Open Dynamic Assimilation Background Program : Programs > BP builder > In the Dynamic folder select 'DAT_CO2_Continuous.py' > Start BP
Set Program Options. When the Background Program is started a dialog box opens with the following options:
- Starting CO2: Initial CO2 concentration of the ramping. We recommend using a Low-to-High protocol to avoid oscillations in assimilation. Suggested value: 50 μmol mol-1
- Pre ramp wait: Length of equilibration period at the initial CO2 concentration before the ramping starts. Suggested value: 3 min
- Ending CO2: Final CO2 concentration of the ramping. Suggested value 1500 - 2000 μmol mol-1
- Ramp rate: Sets the rate at which CO2 changes in the leaf chamber during the program. It affects how long it takes to complete the response curve. Suggested value 100 - 200 μmol mol-1 min-1 (Reduce rate if assimilation oscillates after it has passed the initial linear portion)
- Logging interval: Frequency of data collection during the protocol. Suggested value = 1
- When done, go to: Final CO2 concentration after the protocol has been completed. Suggested value: 420 μmol m-2 s-1
Tap 'Continue' bottom to start the Dynamic Assimilation CO2 Response Curve.
Close log file
Close log file
Upon completion of last Dynamic Assimilation CO2 Response Curve, close log file:
Log Setup > Logging to Filename > Close Log
Follow LICOR Transferring files to a computer for instructions on how to download data from the instrument.
Additional Notes
Additional Notes
Range CO2 and H2O matching:
- The Acquire program has 'Normal' and 'Quick' modes. The 'Quick' mode runs at a faster rate, and tends to exaggerate the difference between ramping up and down values. If the Flow_s/Flow_r parameter is optimized using the 'Quick' mode, the overlap will be even better using the 'Normal' mode.
- The overlap for the "going up" and "coming back" values do not need to be perfect, but they should be reasonably close together. Please refer to Figure 1 for a good overlapping example.

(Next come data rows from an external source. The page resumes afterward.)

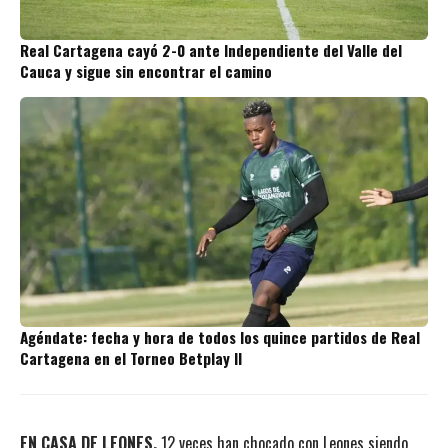
Real Cartagena cayó 2-0 ante Independiente del Valle del
Cauca y sigue sin encontrar el camino
Agéndate: fecha y hora de todos los quince partidos de Real
Cartagena en el Torneo Betplay II
EN CASA DE LEONES.
12 veces han chocado con Leones siendo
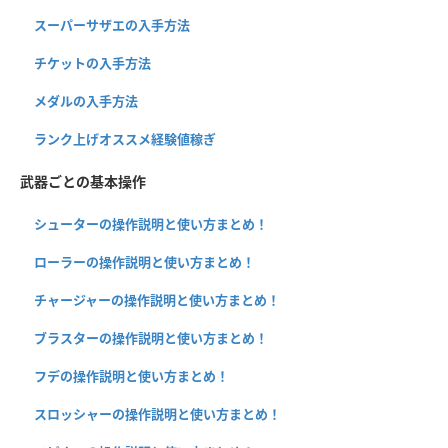
スーパーサザエの入手方法
チケットの入手方法
メダルの入手方法
ランク上げオススメ経験値稼ぎ
武器ごとの基本操作
シューターの操作説明と使い方まとめ！
ローラーの操作説明と使い方まとめ！
チャージャーの操作説明と使い方まとめ！
ブラスターの操作説明と使い方まとめ！
フデの操作説明と使い方まとめ！
スロッシャーの操作説明と使い方まとめ！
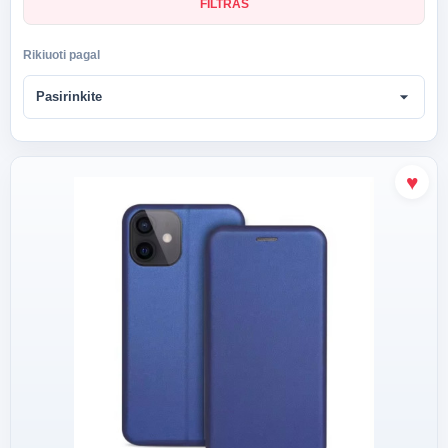
FILTRAS
Rikiuoti pagal
arrow_drop_down
Pasirinkite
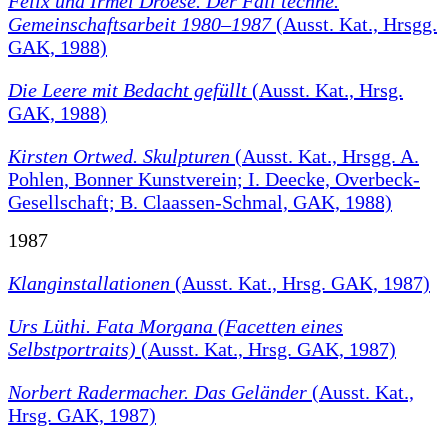
Felix und Irmel Droese. Der Fall techne.
Gemeinschaftsarbeit 1980–1987
(Ausst. Kat., Hrsgg.
GAK, 1988)
Die Leere mit Bedacht gefüllt
(Ausst. Kat., Hrsg.
GAK, 1988)
Kirsten Ortwed. Skulpturen
(Ausst. Kat., Hrsgg. A.
Pohlen, Bonner Kunstverein; I. Deecke, Overbeck-
Gesellschaft; B. Claassen-Schmal, GAK, 1988)
1987
Klanginstallationen
(Ausst. Kat., Hrsg. GAK, 1987)
Urs Lüthi. Fata Morgana (Facetten eines
Selbstportraits)
(Ausst. Kat., Hrsg. GAK, 1987)
Norbert Radermacher. Das Geländer
(Ausst. Kat.,
Hrsg. GAK, 1987)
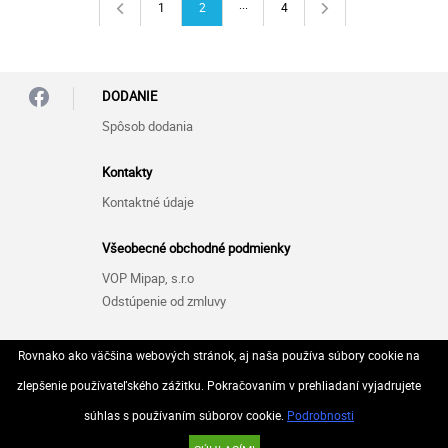
...
1
2
4
DODANIE
Spôsob dodania
Kontakty
Kontaktné údaje
Všeobecné obchodné podmienky
VOP Mipap, s.r.o
Odstúpenie od zmluvy
Zásady ochrany osobných údajov (GDPR)
Rovnako ako väčšina webových stránok, aj naša používa súbory cookie na
GDPR Mipap, s.r.o
zlepšenie používateľského zážitku. Pokračovaním v prehliadaní vyjadrujete
súhlas s používaním súborov cookie.
Podrobnosti
© 2026 Všetky práva vyhradené..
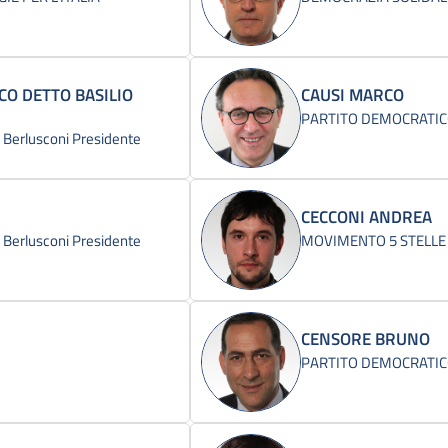
O DETTO BASILIO
CAUSI MARCO
PARTITO DEMOCRATI
 - Berlusconi Presidente
CECCONI ANDREA
 - Berlusconi Presidente
MOVIMENTO 5 STELLE
CENSORE BRUNO
PARTITO DEMOCRATI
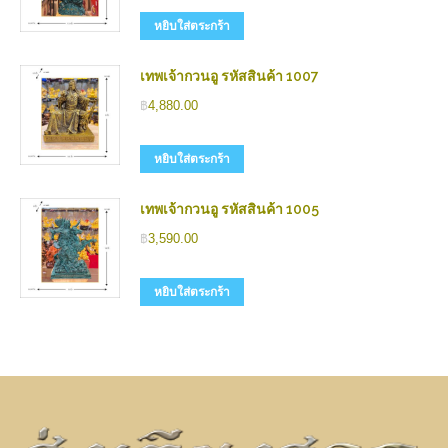
หยิบใส่ตระกร้า
เทพเจ้ากวนอู รหัสสินค้า 1007
฿
4,880.00
หยิบใส่ตระกร้า
เทพเจ้ากวนอู รหัสสินค้า 1005
฿
3,590.00
หยิบใส่ตระกร้า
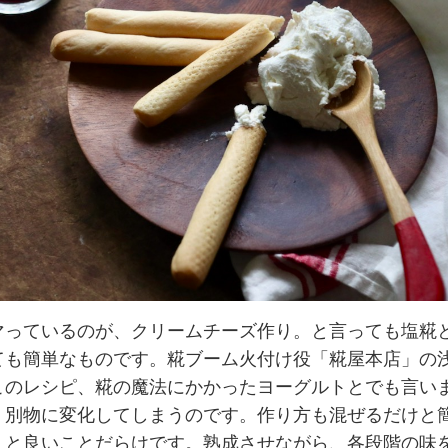
マっているのが、クリームチーズ作り。と言っても塩糀
ても簡単なものです。糀ブーム火付け役「糀屋本店」の
このレシピ、糀の魔法にかかったヨーグルトとでも言い
く別物に変化してしまうのです。作り方も混ぜるだけと
、と良いことだらけです。熟成させながら、各段階の味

Figure 1: Response of the difference between CO2 concentration measured in the sample and reference channel (y-axis) to increasing (Δ symbols) and decreasing (∇ symbols) CO2 concentrations (x-axis). Users looks for changes in increasing and decreasing concentrations to be as overlapped as possible.
Dynamic Assimilation Background Program considerations:
- Suggested values may vary from plant to plant and in different environments, we recommend running a couple of test runs to optimize the program options.

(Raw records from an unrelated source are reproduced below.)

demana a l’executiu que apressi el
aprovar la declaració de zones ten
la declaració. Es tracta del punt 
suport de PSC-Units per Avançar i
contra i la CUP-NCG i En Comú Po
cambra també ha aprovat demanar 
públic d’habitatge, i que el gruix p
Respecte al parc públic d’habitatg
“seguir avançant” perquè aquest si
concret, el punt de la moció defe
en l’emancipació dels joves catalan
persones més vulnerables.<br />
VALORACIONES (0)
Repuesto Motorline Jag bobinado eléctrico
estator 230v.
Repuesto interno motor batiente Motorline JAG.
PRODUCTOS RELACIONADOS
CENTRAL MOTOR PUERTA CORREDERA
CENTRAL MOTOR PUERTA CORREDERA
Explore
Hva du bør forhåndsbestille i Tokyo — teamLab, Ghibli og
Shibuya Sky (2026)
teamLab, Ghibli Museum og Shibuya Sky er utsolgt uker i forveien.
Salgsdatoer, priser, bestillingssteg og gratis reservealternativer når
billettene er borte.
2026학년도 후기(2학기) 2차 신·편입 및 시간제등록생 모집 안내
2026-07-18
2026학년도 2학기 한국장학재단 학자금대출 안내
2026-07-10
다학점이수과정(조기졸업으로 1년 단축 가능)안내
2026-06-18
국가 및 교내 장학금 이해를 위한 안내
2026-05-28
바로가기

- The Starting CO2 could be as low as 5 μmol mol-1, avoid 0 μmol mol-1
- Extend Pre ramp wait if assimilation shows a initial decrease after ramping has started
- Use a 1-second averaging window when logging data at 1 Hz as the higher data density helped overcome the additional noise. Log Setup > Logging Options > Check 'Use additional averaging time' > enter '1' on the box to the right
- Logging interval could be increased to 5 (one observation every 5 seconds) if data look noisy. Alternatively, moving averages or filtering could be implemented after the measurement.
- Use ambient or growing CO2 concentration for When done, go to
- Matching options are ignored while running a Dynamic Assimilation CO2 Response Curve.
Steady State:
For reliable data it is crucial the leaf biology is at, or very near, steady-state conditions in the leaf chamber before initiating measurements. Usually leaves have reached steady-state once, over a span of 2 - 4 minutes, net CO2 shows no positive or negative trend and oscillations are within 2 - 5% of the mean.
Environmental Conditions:
Light: If ambient and chamber light levels are not adequately matched, a period of time to allow for light adaption will be needed (especially in cases where light levels are higher in the chamber than preceding ambient conditions).
Water vapor & temperature: In some cases, using a set VPD value could occasionally introduce artifacts during the CO2 ramp. If this is the case, set reference H2O to a level that resulted in 45-50% relative humidity in an empty chamber; leaf transpiration would add enough additional water vapor so that leaf VPD remained fairly stable throughout the DAT curve.